_Saved entries_
******************************

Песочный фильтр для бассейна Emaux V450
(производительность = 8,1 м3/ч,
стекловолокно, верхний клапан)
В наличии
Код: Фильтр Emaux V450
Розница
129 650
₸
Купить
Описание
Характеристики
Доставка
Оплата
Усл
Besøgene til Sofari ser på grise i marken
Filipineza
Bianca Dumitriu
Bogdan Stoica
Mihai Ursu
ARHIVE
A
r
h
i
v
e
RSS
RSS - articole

******************************

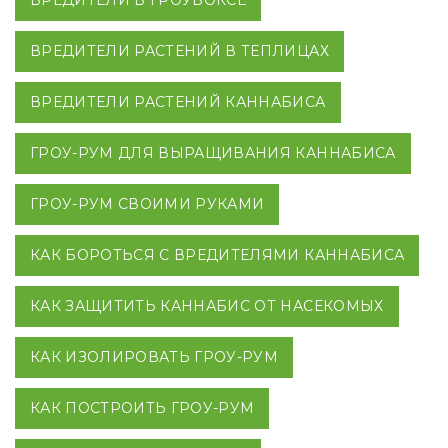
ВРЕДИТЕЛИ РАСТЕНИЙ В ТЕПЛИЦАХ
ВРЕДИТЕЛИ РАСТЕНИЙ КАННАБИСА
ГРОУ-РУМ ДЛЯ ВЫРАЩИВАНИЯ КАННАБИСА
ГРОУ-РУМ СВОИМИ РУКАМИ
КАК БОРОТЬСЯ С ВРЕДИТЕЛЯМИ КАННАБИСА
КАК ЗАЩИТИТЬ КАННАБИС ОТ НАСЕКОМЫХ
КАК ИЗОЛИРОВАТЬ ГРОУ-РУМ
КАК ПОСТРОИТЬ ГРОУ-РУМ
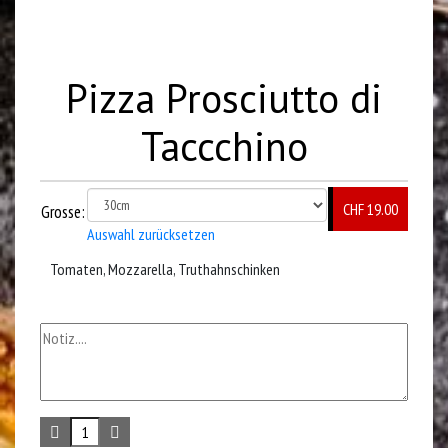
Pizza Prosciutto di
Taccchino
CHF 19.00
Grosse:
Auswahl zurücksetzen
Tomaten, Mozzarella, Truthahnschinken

******************************

_About this exercise_
Output the lines of the records above exactly as they appear, from the line containing "Песочный фильтр для бассейна Emaux V450" through the line containing "RSS - articole".

_Expected answer_
Песочный фильтр для бассейна Emaux V450
(производительность = 8,1 м3/ч,
стекловолокно, верхний клапан)
В наличии
Код: Фильтр Emaux V450
Розница
129 650
₸
Купить
Описание
Характеристики
Доставка
Оплата
Усл
Besøgene til Sofari ser på grise i marken
Filipineza
Bianca Dumitriu
Bogdan Stoica
Mihai Ursu
ARHIVE
A
r
h
i
v
e
RSS
RSS - articole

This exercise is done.